§ THE INPUT
= = = = = = =

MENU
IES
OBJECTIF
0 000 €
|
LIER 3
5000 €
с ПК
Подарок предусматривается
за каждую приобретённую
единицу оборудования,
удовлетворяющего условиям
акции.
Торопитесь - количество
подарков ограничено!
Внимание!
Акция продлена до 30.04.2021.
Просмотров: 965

= = = = = = =

§ HOW TO COMPLETE THIS TASK
Output the data above exactly, please, line for line.

§ THE ANSWER
MENU
IES
OBJECTIF
0 000 €
|
LIER 3
5000 €
с ПК
Подарок предусматривается
за каждую приобретённую
единицу оборудования,
удовлетворяющего условиям
акции.
Торопитесь - количество
подарков ограничено!
Внимание!
Акция продлена до 30.04.2021.
Просмотров: 965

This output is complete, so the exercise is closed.